Passenger yield is measure of average fare paid per passenger, per kilometre. It is sometimes taken as an indicator of average ticket prices.

Despite the double-digit expansion in operating revenue, operating profit was dragged down by a larger increase, proportionally, in operating expenses on the other side of the balance sheet.

“Whilst we have made much progress to manage our costs and improve productivity, group operating expenditure was higher by 16% compared to the same quarter last year,” Jauhari explained.

“This is principally due to higher fuel and non-fuel variable costs which rose in line with the capacity increase, higher airports and overflying charges, and the weakening of the Malaysian ringgit against the US dollar.”

Between corresponding quarters, Malaysia Airlines reported finance costs more than doubling to RM121.2 million.

Also, the airline reported an unrealised foreign exchange loss of RM86.1 million, compared to a gain of RM93.8 million in the third-quarter last year.

‘Sweating’ assets to boost seat capacity

“The expansion of Malaysia Airlines capacity over the last 12 months was driven through improved utilization of the fleet; not from the addition of new aircraft – signifying increased productivity.

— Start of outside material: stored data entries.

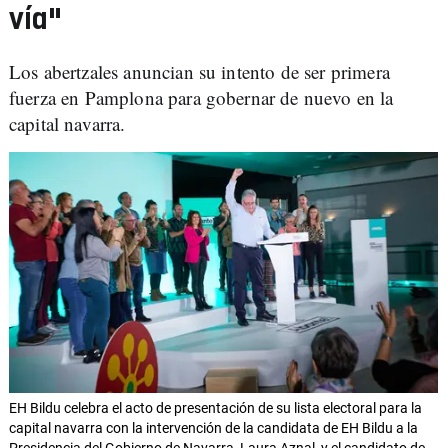
vía"
Los abertzales anuncian su intento de ser primera
fuerza en Pamplona para gobernar de nuevo en la
capital navarra.
EH Bildu celebra el acto de presentación de su lista electoral para la
capital navarra con la intervención de la candidata de EH Bildu a la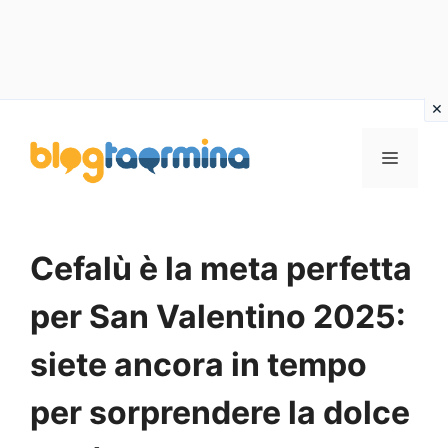
Vai
al
MENU
contenuto
Cefalù è la meta perfetta
per San Valentino 2025:
siete ancora in tempo
per sorprendere la dolce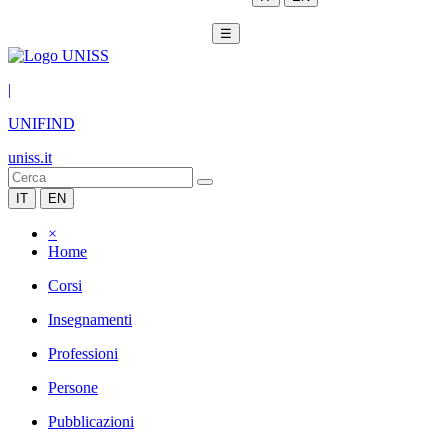
☰
|
UNIFIND
uniss.it
IT
EN
×
Home
Corsi
Insegnamenti
Professioni
Persone
Pubblicazioni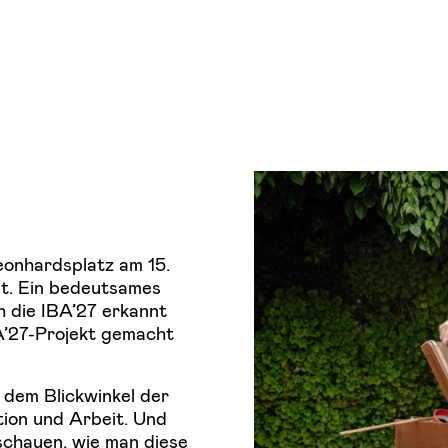
eonhardsplatz am 15.
dt. Ein bedeutsames
h die IBA’27 erkannt
A’27-Projekt gemacht
 dem Blickwinkel der
tion und Arbeit. Und
schauen, wie man diese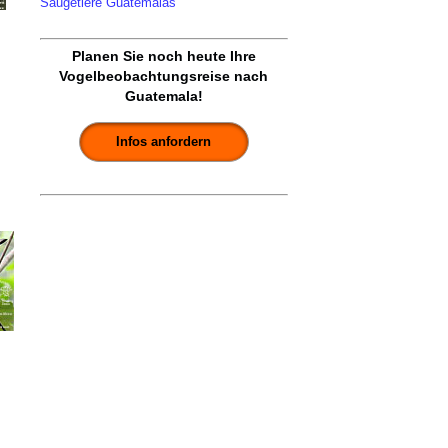
Säugetiere Guatemalas
Planen Sie noch heute Ihre
Vogelbeobachtungsreise nach
Guatemala!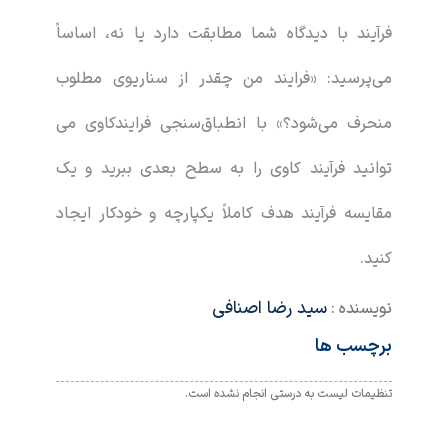
فرآیند با دیدگاه شما مطابقت دارد یا نه، اساساً
می‌پرسید: «فرایند من چقدر از سناریوی مطلوب
منحرف می‌شود؟» با انطباق‌سنجی فرایندکاوی می
توانید فرآیند کاوی را به سطح بعدی ببرید و یک
مقایسه فرآیند هدف کاملاً یکپارچه و خودکار ایجاد
کنید.
سید رضا اصنافی
نویسنده :
برچسب ها
تنظیمات لیست به درستی انجام نشده است.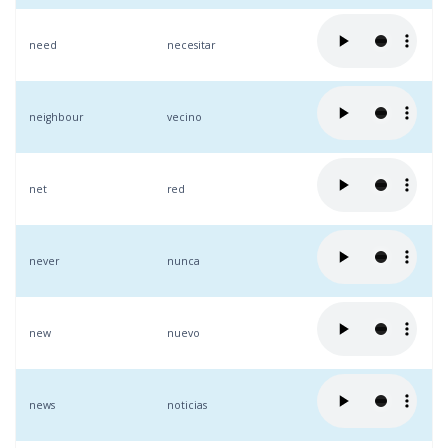
need
necesitar
neighbour
vecino
net
red
never
nunca
new
nuevo
news
noticias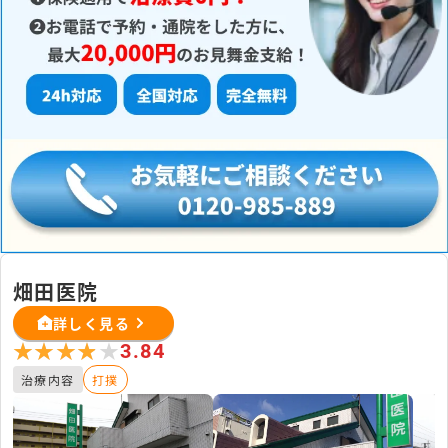
畑田医院
詳しく見る
★★★★★
★★★★★
3.84
治療内容
打撲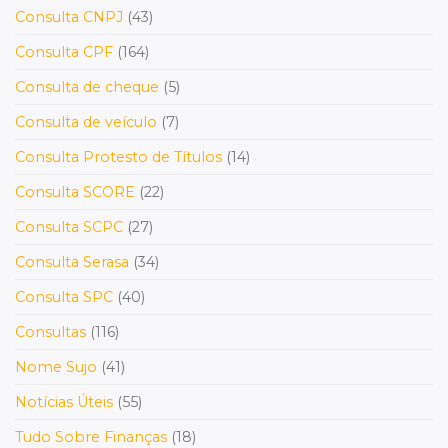
Consulta CNPJ
(43)
Consulta CPF
(164)
Consulta de cheque
(5)
Consulta de veículo
(7)
Consulta Protesto de Títulos
(14)
Consulta SCORE
(22)
Consulta SCPC
(27)
Consulta Serasa
(34)
Consulta SPC
(40)
Consultas
(116)
Nome Sujo
(41)
Notícias Úteis
(55)
Tudo Sobre Finanças
(18)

“We are closely monitoring market conditions to ensure the competitive position of Malaysia Airlines. Optimization of all our aircraft and other assets and driving business efficiency is central to our business model,” explained Jauhari.

“The airline business environment is tough. Still, we are pleased with how the market has reacted to our newest products, increased capacity, new destinations and increased frequencies.

“Our seat load factor is at 85%, one of the highest in any quarter in the history of the carrier and in the industry, as well as an improvement of 10% compared to a year ago.

“Using essentially the same fleet count as in 2012, the airline generated an incremental RM362 million in passenger revenue this quarter compared to the same quarter in 2012,” he added.

Despite the losses this quarter, Malaysia Airlines’ cash position has remained strong at RM5.4 billion.

The airline’s total assets stand at RM22.8 billion at the end of September 2013, whilst net gearing remained at 1.5 times.